Polaris is type of missle and you take off like one. Yes you can stop an ascent by finning down or even by breathing as long as you don't get caught by expanding air in your BC combined with a thick wetsuit (or drysuit) which has become suddenly very buoyant and you start taking big gulps of air, in which case it just snowballs.
 
Lee, ome of the things you have to realize on here regarding analysis and constructive criticism is that your receptiveness and willingness to learn goes a long way in keeping the "bashing" down. That you are willing to consider the different possible reasons for your experience and your openmindedness shows that you are a diver who is willing to learn by training, experience, advice, and most importantly in some of these cases criticism. There are some who cannot or will not embrace these things.

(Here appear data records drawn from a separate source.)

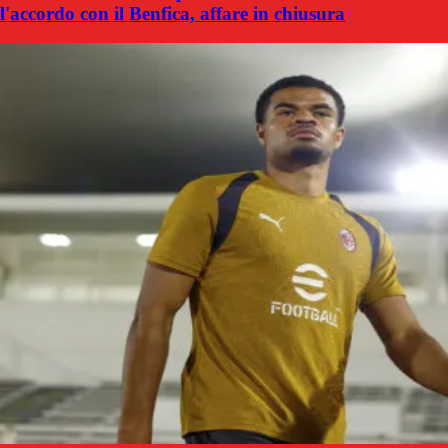
l'accordo con il Benfica, affare in chiusura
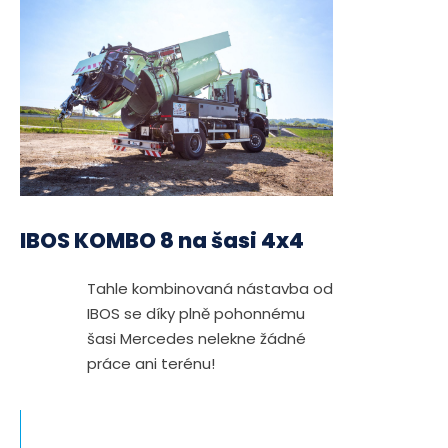
IBOS KOMBO 8 na šasi 4x4
Tahle kombinovaná nástavba od
IBOS se díky plně pohonnému
šasi Mercedes nelekne žádné
práce ani terénu!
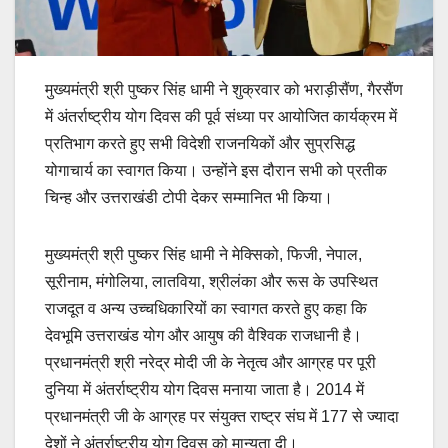
मुख्यमंत्री श्री पुष्कर सिंह धामी ने शुक्रवार को भराड़ीसैंण, गैरसैंण
में अंतर्राष्ट्रीय योग दिवस की पूर्व संध्या पर आयोजित कार्यक्रम में
प्रतिभाग करते हुए सभी विदेशी राजनयिकों और सुप्रसिद्ध
योगाचार्य का स्वागत किया। उन्होंने इस दौरान सभी को प्रतीक
चिन्ह और उत्तराखंडी टोपी देकर सम्मानित भी किया।
मुख्यमंत्री श्री पुष्कर सिंह धामी ने मेक्सिको, फिजी, नेपाल,
सूरीनाम, मंगोलिया, लातविया, श्रीलंका और रूस के उपस्थित
राजदूत व अन्य उच्चधिकारियों का स्वागत करते हुए कहा कि
देवभूमि उत्तराखंड योग और आयुष की वैश्विक राजधानी है।
प्रधानमंत्री श्री नरेद्र मोदी जी के नेतृत्व और आग्रह पर पूरी
दुनिया में अंतर्राष्ट्रीय योग दिवस मनाया जाता है। 2014 में
प्रधानमंत्री जी के आग्रह पर संयुक्त राष्ट्र संघ में 177 से ज्यादा
देशों ने अंतर्राष्ट्रीय योग दिवस को मान्यता दी।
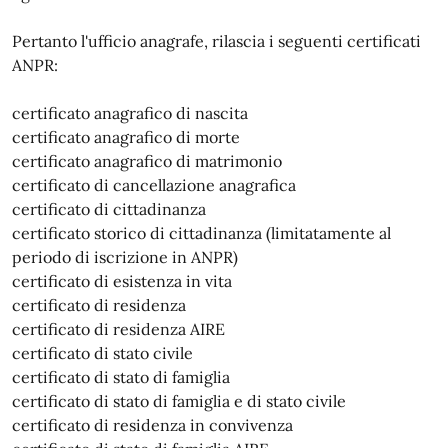
Pertanto l'ufficio anagrafe, rilascia i seguenti certificati
ANPR:
certificato anagrafico di nascita
certificato anagrafico di morte
certificato anagrafico di matrimonio
certificato di cancellazione anagrafica
certificato di cittadinanza
certificato storico di cittadinanza (limitatamente al
periodo di iscrizione in ANPR)
certificato di esistenza in vita
certificato di residenza
certificato di residenza AIRE
certificato di stato civile
certificato di stato di famiglia
certificato di stato di famiglia e di stato civile
certificato di residenza in convivenza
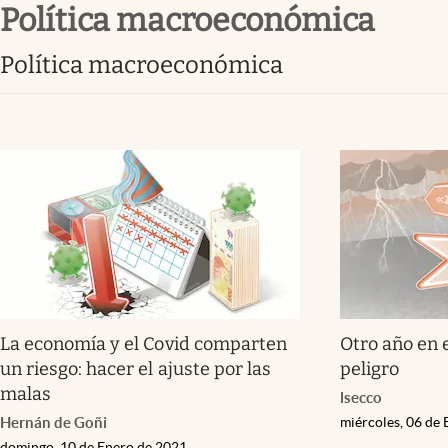
política macroeconómica
Infotechnology
Clase
política macroeconómica
Clima
Mundial 2026
Eventos Corporativos
El Cronista Studio
Mediakit
abre en nueva pestaña
La economía y el Covid comparten
Otro año en 
un riesgo: hacer el ajuste por las
peligro
malas
lsecco
Hernán de Goñi
miércoles, 06 de
domingo, 10 de Enero de 2021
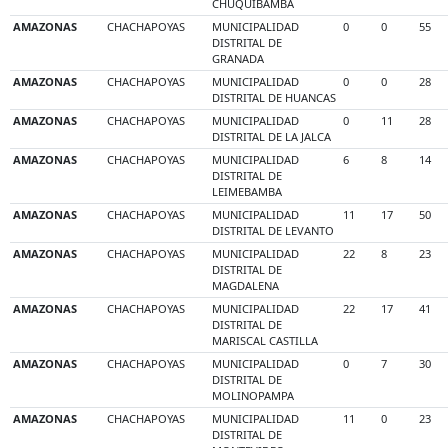
CHUQUIBAMBA
AMAZONAS
CHACHAPOYAS
MUNICIPALIDAD
0
0
55
DISTRITAL DE
GRANADA
AMAZONAS
CHACHAPOYAS
MUNICIPALIDAD
0
0
28
DISTRITAL DE HUANCAS
AMAZONAS
CHACHAPOYAS
MUNICIPALIDAD
0
11
28
DISTRITAL DE LA JALCA
AMAZONAS
CHACHAPOYAS
MUNICIPALIDAD
6
8
14
DISTRITAL DE
LEIMEBAMBA
AMAZONAS
CHACHAPOYAS
MUNICIPALIDAD
11
17
50
DISTRITAL DE LEVANTO
AMAZONAS
CHACHAPOYAS
MUNICIPALIDAD
22
8
23
DISTRITAL DE
MAGDALENA
AMAZONAS
CHACHAPOYAS
MUNICIPALIDAD
22
17
41
DISTRITAL DE
MARISCAL CASTILLA
AMAZONAS
CHACHAPOYAS
MUNICIPALIDAD
0
7
30
DISTRITAL DE
MOLINOPAMPA
AMAZONAS
CHACHAPOYAS
MUNICIPALIDAD
11
0
23
DISTRITAL DE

At one time or another all of us pull what I call bonehead stunts. What we learn from them is dependent on our attitudes. If I immediately close my mind when you suggest that whatever happened was somehow due to my action or inaction I'm incapable of learning anything until you get my attention. Sometimes all it takes is a few moments reflection. Other times you gotta say hey stupid you do that again you're gonna kill yourself or somebody else. Once you have my attention I'm more likely to listen. Unfortunately at times on here no matter what you do you never get their attention. As a result nothing gets learned and we can only hope no one gets hurt. Other times all it takes is open discussion and open minds. This thread has both. VERY NICE!